#### Available records
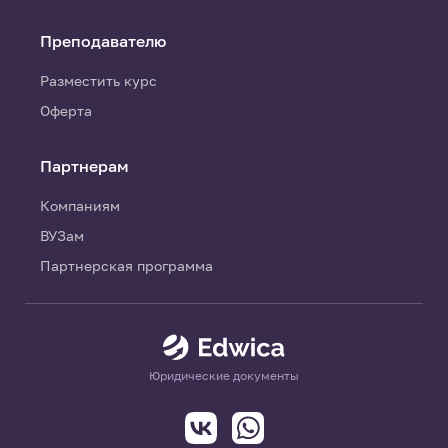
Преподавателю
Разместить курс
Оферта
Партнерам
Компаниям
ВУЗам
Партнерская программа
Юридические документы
########
#### Available records
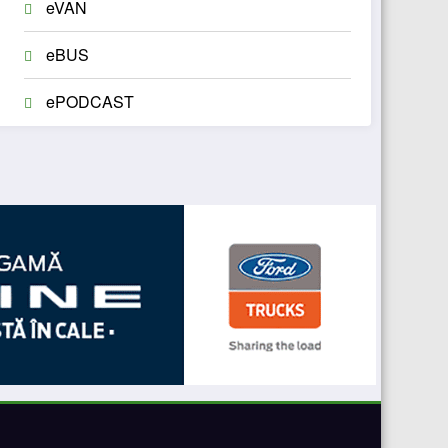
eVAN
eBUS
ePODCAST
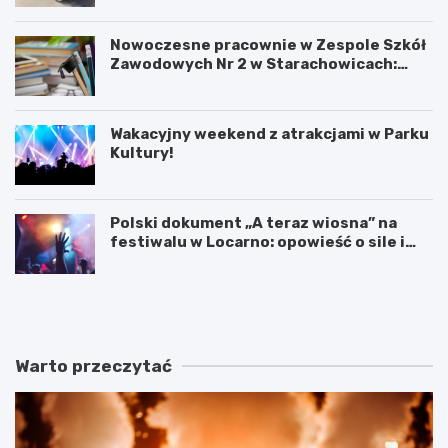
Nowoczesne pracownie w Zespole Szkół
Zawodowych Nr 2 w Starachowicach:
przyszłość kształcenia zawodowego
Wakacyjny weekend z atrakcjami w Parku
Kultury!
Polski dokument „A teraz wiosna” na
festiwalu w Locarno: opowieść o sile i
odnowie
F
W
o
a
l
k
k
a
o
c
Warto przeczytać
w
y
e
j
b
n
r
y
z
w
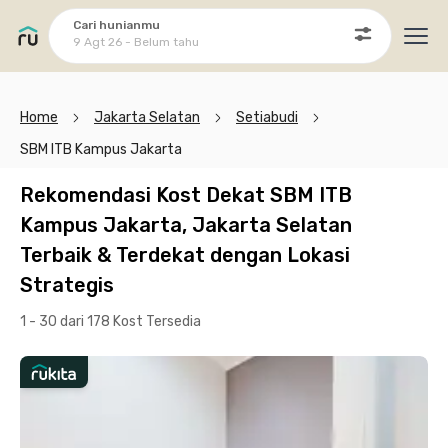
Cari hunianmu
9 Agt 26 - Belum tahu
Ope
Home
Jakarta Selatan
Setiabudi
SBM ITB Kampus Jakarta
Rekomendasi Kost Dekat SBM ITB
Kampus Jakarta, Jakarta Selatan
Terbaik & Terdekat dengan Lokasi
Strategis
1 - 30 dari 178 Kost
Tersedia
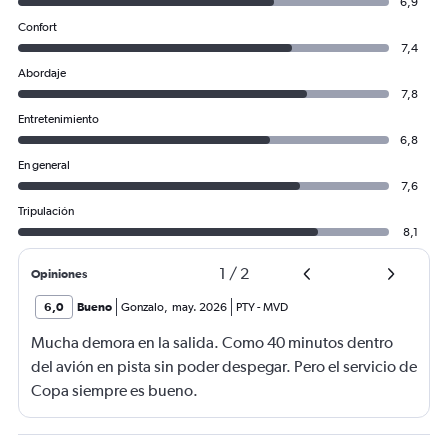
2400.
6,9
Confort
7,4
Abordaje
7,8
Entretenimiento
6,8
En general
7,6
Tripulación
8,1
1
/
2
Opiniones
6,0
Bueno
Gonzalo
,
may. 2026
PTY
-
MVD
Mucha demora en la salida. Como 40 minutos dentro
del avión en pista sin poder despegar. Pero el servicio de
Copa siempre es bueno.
########
_Exercise requirements_
For this exercise, gather every line of the data that contains the word "Jakarta".

_Response area_
Jakarta Selatan
SBM ITB Kampus Jakarta
Kampus Jakarta, Jakarta Selatan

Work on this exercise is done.